- **BRIEF**: Once you reach the line with "The image size", copy it and every line after it exactly, up to the end of the data. Omit the pictures.

- **EXERCISE MATERIAL**:
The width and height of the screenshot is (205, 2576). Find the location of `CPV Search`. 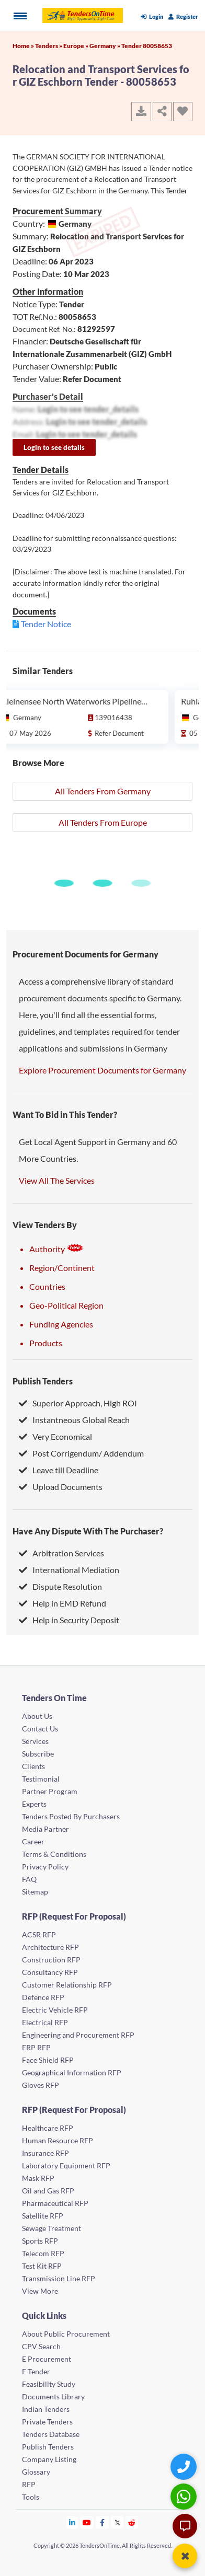

CPV Search is located at coordinates (41, 2346).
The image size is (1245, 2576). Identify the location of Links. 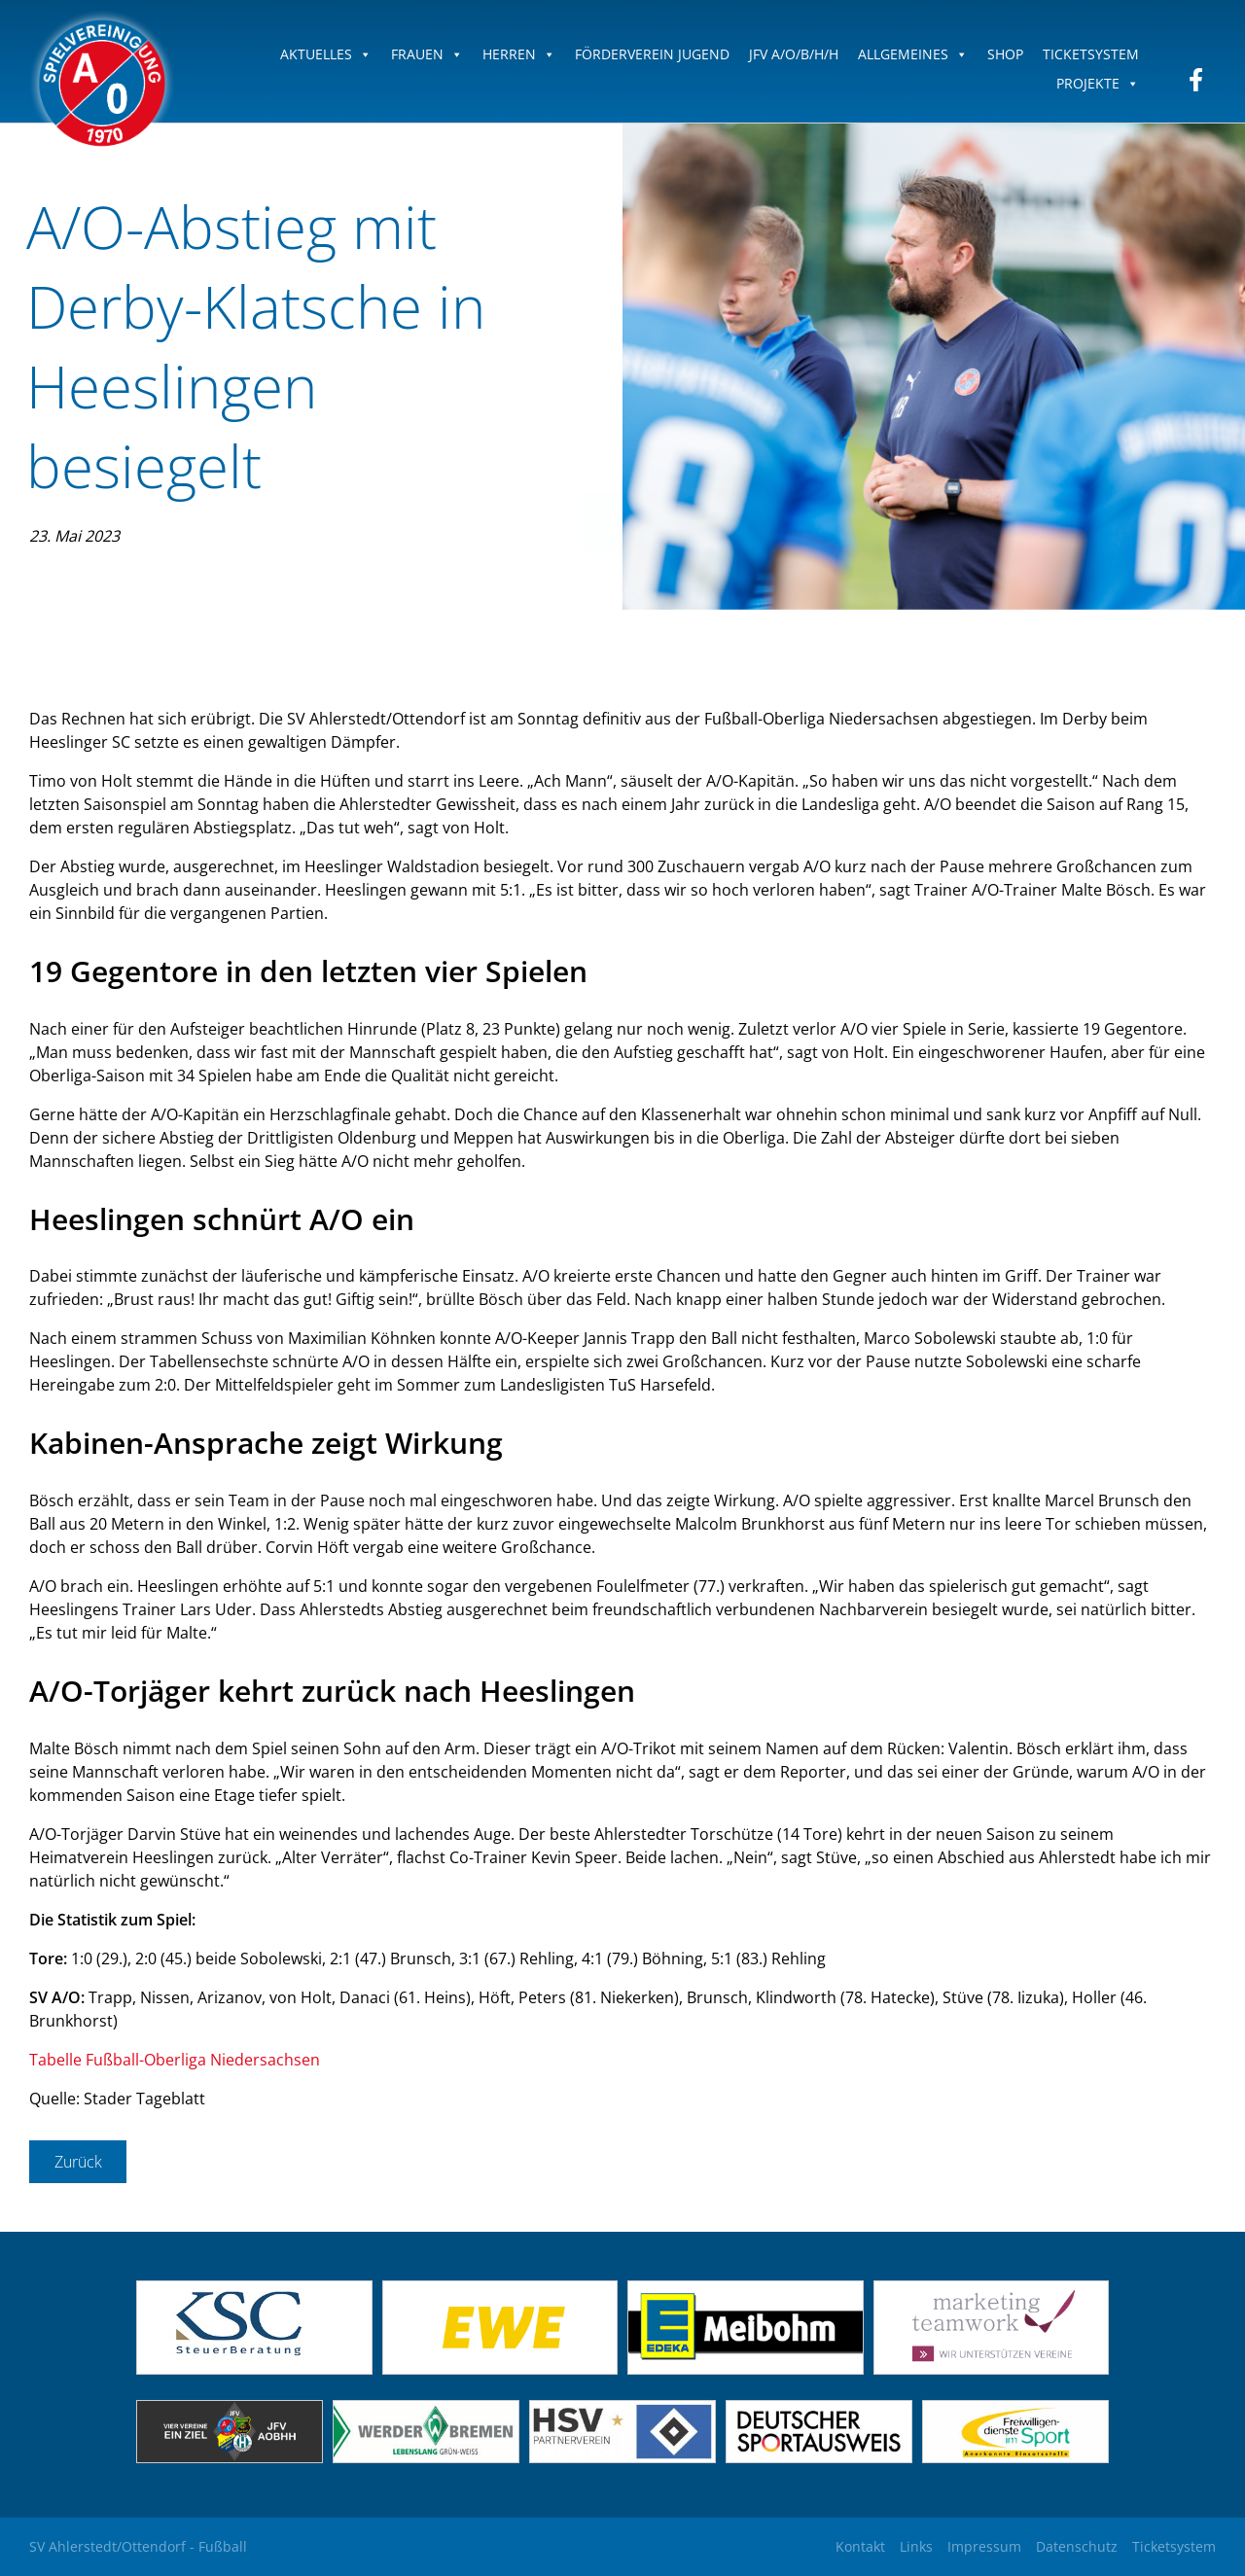
(916, 2546).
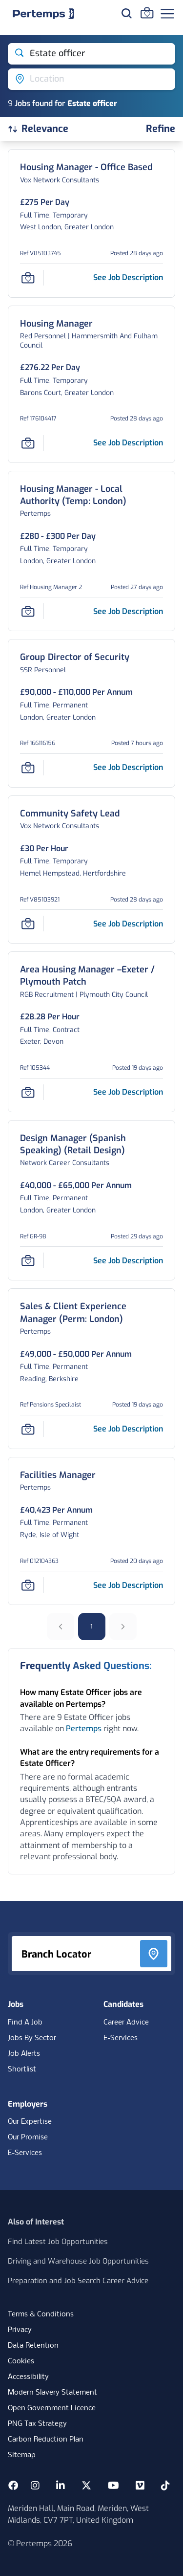  What do you see at coordinates (91, 1144) in the screenshot?
I see `[Design Manager (Spanish Speaking) (Retail Design) Job Details For GR-98]` at bounding box center [91, 1144].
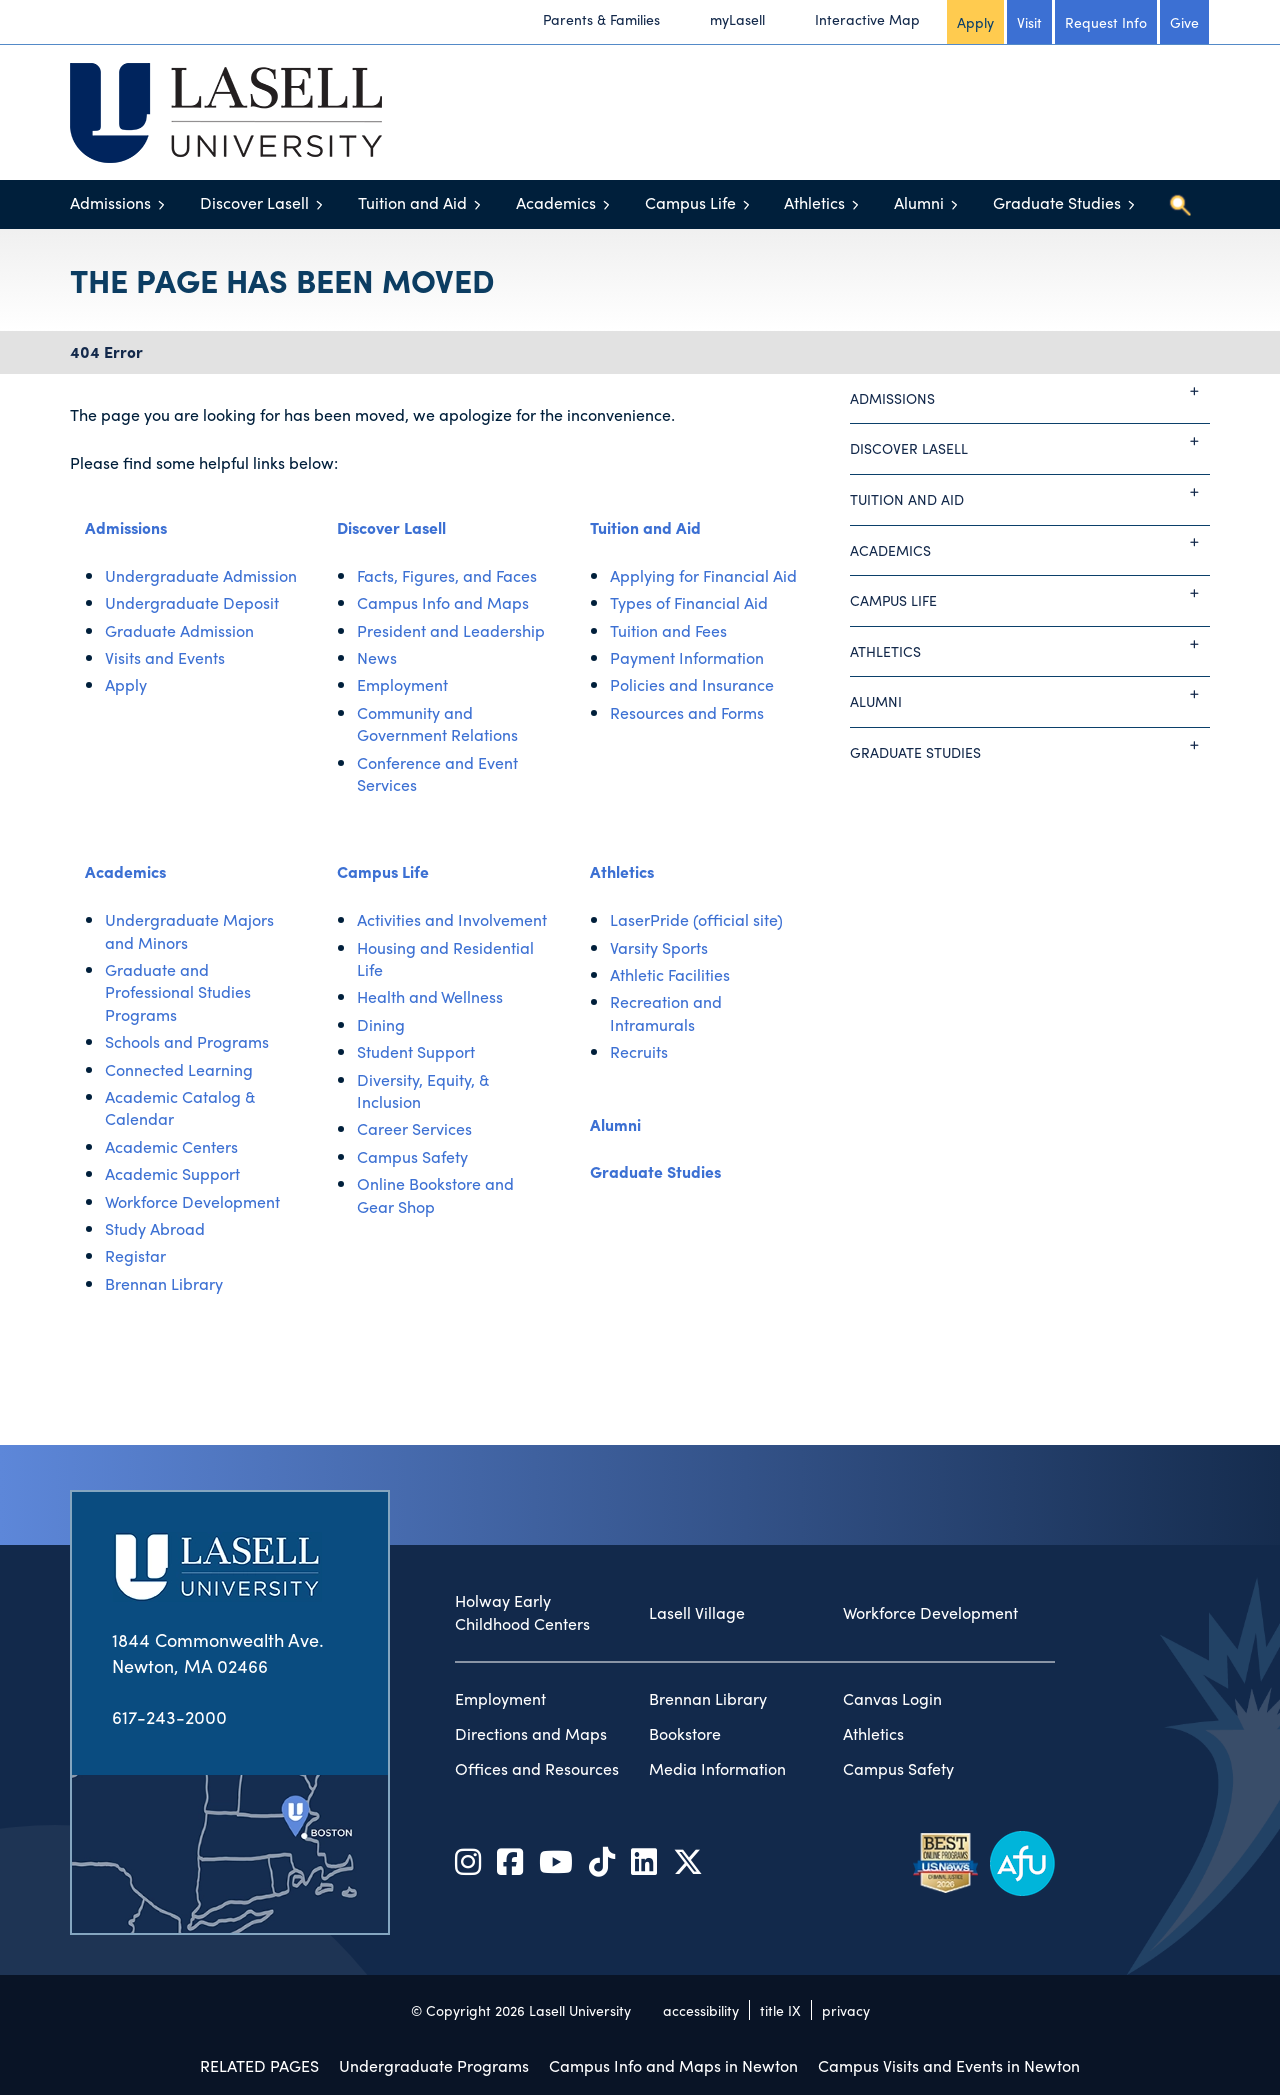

- **RESPONSE BELOW**:
The image size is (1245, 2576). Identify the location of Links. 
(916, 2546).
  What do you see at coordinates (91, 1144) in the screenshot?
I see `[Design Manager (Spanish Speaking) (Retail Design) Job Details For GR-98]` at bounding box center [91, 1144].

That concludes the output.